Weil Bundeskanzler Basti nicht will, dass irgendwer irgendwas mit irgendwem anders tut, tun wir das, bleiben unter uns und mieten uns einen Wohnwagen. Der Wohnwagen heißt Pössl und ist in drei Größen verfügbar: Zündholzschachtel, Sardinenbüchse oder – für luxusbewusste Camper wie uns – Schuhkarton.

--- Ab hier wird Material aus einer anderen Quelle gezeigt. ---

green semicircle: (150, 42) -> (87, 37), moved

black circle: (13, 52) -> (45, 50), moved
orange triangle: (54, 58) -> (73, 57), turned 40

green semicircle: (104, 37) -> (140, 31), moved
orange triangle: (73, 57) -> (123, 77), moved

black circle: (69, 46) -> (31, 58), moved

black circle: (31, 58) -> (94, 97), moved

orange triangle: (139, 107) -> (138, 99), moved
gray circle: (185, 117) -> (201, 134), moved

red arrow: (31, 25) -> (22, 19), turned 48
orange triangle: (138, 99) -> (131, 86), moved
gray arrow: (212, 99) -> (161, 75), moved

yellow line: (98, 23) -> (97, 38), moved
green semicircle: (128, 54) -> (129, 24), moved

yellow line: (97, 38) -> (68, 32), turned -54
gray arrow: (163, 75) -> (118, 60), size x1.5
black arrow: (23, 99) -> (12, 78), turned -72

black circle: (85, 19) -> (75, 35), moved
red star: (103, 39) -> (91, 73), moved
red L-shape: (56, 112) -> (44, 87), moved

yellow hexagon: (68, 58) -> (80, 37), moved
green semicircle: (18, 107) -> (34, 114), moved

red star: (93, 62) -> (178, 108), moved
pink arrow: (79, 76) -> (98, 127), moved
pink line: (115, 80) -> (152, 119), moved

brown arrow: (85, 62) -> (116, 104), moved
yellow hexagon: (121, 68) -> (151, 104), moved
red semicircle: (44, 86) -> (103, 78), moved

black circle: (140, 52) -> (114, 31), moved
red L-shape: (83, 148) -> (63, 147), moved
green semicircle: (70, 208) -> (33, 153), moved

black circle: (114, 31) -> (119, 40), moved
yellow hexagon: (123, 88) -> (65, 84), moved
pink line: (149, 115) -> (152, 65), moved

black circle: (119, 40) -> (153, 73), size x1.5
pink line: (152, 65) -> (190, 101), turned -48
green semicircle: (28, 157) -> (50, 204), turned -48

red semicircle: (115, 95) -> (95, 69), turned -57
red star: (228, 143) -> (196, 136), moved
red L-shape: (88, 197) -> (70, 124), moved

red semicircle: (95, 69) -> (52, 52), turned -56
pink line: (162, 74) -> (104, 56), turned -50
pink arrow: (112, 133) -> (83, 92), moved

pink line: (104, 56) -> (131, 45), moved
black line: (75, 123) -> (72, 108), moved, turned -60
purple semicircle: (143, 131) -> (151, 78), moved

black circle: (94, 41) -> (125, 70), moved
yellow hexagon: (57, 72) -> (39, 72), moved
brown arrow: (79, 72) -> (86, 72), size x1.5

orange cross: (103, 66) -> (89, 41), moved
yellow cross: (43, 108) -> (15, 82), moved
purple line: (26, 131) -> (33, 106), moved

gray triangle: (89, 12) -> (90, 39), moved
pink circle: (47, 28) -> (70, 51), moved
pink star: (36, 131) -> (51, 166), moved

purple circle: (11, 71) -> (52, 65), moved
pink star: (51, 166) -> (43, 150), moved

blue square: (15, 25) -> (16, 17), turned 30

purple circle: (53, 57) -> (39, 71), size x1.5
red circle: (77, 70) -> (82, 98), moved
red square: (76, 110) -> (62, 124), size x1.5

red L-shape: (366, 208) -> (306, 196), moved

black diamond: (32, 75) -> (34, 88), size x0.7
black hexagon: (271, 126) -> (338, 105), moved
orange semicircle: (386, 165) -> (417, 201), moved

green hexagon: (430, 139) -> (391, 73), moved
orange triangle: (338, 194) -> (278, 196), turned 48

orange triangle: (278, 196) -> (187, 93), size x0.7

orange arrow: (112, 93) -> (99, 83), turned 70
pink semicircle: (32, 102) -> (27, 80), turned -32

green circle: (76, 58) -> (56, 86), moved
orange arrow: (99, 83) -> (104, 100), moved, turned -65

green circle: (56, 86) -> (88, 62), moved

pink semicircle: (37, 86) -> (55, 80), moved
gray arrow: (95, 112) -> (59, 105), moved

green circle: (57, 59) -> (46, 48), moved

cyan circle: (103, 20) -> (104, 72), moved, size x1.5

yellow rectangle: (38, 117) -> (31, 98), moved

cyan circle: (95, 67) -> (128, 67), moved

Den Typen, der uns den Wohnwagen vermietet, kennen wir nicht. Er uns auch nicht, was wahrscheinlich besser so ist. Er ist Versicherungsmakler und wirkt unheimlich ordentlich und aufgeräumt. Als wir mit unserem zerbeulten Skoda vorfahren und die Mädels wie kleine Makaken aus dem Auto springen, sieht er besorgt aus. Verständlich. Dem hängt hinten bestimmt niemals das Hemd aus der Hose. Bei dem klebt unten im Tiefkühlschrank auch kein altes Tschisi-Eis am Boden. Der ist Versicherungsmakler. Das wird man nicht, indem man mit ungekämmten Haaren auf die Straße geht oder im Billa vor der Wursttheke furzt. Da muss man schon mehr bringen.
Camping auf dem Weingut
Die Frau kann bereits zwei Tage vor dem Trip nicht mehr schlafen, weil sie sich Sorgen macht, dass sie im Wohnwagen nicht schlafen kann. Allen Ängsten zum Trotz brechen wir zwei Tage später auf. Das Reiseziel: Die Steiermark, das grüne Herz Österreichs, wie es findige Werbetexter nennen. Hier werden Camper nicht sofort geteert, gefedert und mit Mistgabeln aus dem Land gejagt, wie in den anderen Bundesländern. Hier findet sich auch immer ein Ort wo man seinen Kot-Tank entleeren darf und wildes Campen wird meist (zumindest nächteweise) toleriert.
Wir finden ein Plätzchen inmitten eines Weinguts, umgeben von Rebstöcken, Hühnern und Schweinen, mit welchen die Touristen sich sonst in den Buschenschanken stärken. Die gastgebende Winzerin ist frisch, saftig, steirisch. Sie hat in ihrem Leben schon massig Schweinebraten verputzt und braucht die Extrakilos um mit ihren feisten Füßen genügend Saft aus den Trauben zu pressen.
Hier ist alles voll klein, das einzige was groß ist, ist der Papa.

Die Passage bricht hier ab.